Other notable books by her are:
- Xingu: Detalhes de Uma Cultura . São Paulo: Editora Raízes, 1978.
- Xingu: Território Tribal. London: William Collins & Sons, 1979.
- Terras do Rio São Francisco. São Paulo: Editora Raízes/Beemge, 1985.

== Exhibitions ==
- 1965 – Museu de Arte de São Paulo Assis Chateaubriand
- 1975 – Xingu/Terra, solo show at 13th São Paulo Art Biennial
- 1979 – Xingu/Terra, American Museum of Natural History, New York City
- 1985 – O Turista Aprendiz, 18th São Paulo Art Biennial, solo show of the photographic essay inspired by the book by Mário de Andrade
- 1987 – O Turista Aprendiz, solo show at Salon de la Photographie, Paris, France
- 1989 – Teatro do Presídio, solo show at 20th São Paulo Art Biennial, Seção de Teatro
- 2010 – Galeria Fiesp, São Paulo
- 2011 – Museu Oscar Niemeyer, Curitiba, Brazil

== Group exhibitions ==
- 1971 – Fotógrafos de São Paulo, Museu de Arte Contemporânea da Universidade de São Paulo
- 1985 – 1ª Quadrienal de Fotografia, Museu de Arte Moderna de São Paulo
- 1992 – Brasilien: Entdeckung und Selbstentdeckung, Kunsthaus Zürich, Zürich, Switzerland
- 1995 – Fotografia Brasileira Contemporânea. Centro Cultural Banco do Brasil, Rio de Janeiro
- 1998 – Amazônicas.

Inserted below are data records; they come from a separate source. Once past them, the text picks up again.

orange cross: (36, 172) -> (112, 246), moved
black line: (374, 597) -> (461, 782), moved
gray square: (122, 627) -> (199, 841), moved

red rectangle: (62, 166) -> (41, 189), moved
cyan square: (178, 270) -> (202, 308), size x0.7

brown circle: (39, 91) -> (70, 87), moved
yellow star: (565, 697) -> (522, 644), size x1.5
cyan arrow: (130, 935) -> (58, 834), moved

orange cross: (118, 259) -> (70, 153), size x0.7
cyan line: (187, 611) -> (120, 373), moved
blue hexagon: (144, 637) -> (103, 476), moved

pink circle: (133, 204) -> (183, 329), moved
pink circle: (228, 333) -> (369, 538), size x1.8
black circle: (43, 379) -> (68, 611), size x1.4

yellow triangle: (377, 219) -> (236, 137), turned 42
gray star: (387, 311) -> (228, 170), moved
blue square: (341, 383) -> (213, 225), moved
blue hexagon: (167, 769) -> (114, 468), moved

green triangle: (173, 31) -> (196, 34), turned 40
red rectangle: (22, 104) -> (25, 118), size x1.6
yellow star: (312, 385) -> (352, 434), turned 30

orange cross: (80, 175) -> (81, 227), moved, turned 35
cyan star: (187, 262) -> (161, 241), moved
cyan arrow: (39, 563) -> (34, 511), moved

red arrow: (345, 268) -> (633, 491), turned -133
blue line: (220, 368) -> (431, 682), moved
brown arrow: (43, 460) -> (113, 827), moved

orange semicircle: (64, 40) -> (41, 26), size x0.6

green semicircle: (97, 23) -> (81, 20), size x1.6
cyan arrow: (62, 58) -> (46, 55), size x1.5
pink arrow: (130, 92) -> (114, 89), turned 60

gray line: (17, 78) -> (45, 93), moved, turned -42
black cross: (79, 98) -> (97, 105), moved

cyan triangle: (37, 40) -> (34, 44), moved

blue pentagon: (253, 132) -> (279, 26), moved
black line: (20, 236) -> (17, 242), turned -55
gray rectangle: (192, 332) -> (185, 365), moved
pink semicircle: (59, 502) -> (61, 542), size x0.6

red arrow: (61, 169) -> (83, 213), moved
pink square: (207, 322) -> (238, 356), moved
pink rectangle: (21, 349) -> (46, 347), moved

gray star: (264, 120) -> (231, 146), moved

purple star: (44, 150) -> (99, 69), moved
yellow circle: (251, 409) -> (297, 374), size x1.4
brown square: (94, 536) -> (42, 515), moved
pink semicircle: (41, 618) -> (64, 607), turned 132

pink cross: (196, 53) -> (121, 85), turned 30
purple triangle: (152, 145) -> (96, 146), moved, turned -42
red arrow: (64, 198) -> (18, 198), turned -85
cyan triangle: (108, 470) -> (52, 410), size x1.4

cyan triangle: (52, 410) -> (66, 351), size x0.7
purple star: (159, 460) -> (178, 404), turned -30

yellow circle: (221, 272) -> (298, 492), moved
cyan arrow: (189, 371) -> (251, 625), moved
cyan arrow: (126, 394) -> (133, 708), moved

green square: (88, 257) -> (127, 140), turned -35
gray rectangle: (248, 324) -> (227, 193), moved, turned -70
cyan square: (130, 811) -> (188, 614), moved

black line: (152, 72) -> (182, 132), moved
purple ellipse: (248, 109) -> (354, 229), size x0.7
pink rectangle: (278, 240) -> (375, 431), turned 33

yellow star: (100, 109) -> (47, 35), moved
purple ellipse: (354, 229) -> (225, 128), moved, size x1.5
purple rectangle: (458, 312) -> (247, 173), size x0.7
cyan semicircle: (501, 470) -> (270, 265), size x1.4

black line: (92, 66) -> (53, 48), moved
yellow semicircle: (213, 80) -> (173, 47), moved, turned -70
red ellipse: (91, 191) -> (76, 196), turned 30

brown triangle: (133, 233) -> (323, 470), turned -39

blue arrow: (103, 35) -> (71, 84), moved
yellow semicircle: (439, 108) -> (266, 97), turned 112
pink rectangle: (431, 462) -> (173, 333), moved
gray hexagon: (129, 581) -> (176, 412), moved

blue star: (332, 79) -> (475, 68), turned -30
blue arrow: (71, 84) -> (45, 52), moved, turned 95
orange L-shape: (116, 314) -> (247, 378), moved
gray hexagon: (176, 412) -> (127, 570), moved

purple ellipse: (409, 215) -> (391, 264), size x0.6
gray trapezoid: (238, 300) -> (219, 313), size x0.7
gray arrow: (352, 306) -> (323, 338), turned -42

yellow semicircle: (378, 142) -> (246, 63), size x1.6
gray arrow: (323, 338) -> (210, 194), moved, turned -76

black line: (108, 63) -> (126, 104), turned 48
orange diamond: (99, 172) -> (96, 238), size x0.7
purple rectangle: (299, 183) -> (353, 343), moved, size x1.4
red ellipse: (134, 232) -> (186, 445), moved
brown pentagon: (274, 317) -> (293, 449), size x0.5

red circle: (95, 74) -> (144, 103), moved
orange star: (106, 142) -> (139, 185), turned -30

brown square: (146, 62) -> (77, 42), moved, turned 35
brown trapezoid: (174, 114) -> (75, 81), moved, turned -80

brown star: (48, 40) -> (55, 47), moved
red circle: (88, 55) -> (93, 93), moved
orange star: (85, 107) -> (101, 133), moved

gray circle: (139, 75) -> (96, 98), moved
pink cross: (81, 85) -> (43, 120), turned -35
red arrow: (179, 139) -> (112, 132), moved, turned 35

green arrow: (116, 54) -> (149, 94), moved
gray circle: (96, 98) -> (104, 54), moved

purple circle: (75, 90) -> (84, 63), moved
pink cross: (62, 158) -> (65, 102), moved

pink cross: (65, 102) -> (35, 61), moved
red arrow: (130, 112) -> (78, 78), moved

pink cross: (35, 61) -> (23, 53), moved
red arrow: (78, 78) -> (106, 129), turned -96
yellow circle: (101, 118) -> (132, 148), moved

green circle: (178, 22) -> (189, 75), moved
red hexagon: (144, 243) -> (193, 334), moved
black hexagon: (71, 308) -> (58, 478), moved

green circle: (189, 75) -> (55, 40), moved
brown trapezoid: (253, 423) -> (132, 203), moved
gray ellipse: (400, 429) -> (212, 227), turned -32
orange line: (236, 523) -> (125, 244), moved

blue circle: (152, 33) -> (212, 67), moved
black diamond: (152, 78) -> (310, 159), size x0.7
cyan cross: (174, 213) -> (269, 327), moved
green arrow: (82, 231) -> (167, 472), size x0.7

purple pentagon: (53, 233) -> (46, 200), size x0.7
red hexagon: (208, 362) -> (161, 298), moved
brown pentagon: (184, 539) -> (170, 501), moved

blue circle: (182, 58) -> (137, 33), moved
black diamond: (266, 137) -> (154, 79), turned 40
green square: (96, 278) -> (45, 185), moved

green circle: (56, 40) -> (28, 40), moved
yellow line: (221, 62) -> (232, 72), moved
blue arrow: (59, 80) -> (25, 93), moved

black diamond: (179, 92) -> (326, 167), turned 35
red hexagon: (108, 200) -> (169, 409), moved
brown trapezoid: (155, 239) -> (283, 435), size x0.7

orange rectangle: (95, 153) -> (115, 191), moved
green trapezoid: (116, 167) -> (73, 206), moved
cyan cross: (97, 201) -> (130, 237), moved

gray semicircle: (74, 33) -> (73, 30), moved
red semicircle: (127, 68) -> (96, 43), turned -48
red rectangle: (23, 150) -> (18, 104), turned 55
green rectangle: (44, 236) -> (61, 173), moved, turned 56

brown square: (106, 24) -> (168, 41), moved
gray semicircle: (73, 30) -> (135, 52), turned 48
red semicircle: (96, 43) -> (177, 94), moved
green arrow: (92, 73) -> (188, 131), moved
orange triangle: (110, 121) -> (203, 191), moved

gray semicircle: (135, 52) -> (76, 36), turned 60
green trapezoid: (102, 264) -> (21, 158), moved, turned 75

Itaú Cultural, São Paulo
- 1999 – Brasilianische Fotografie, Kunstmuseum Wolfsburg, Germany
- 2003 – Labirintos e Identidades: a Fotografia no Brasil de 1945 a 1998, Maria Antônia University Center, São Paulo
- 2004 – Brasileiro Brasileiros, Museu Afro-Brasil, São Paulo
- 2004 – São Paulo 450 Anos: a imagem e a memória da cidade no acervo do Instituto Moreira Salles, Centro Cultural Fiesp, São Paulo

== Awards ==
In 1987, Maureen Bisilliat received the Best Photographer Award from the São Paulo Association of Art Critics.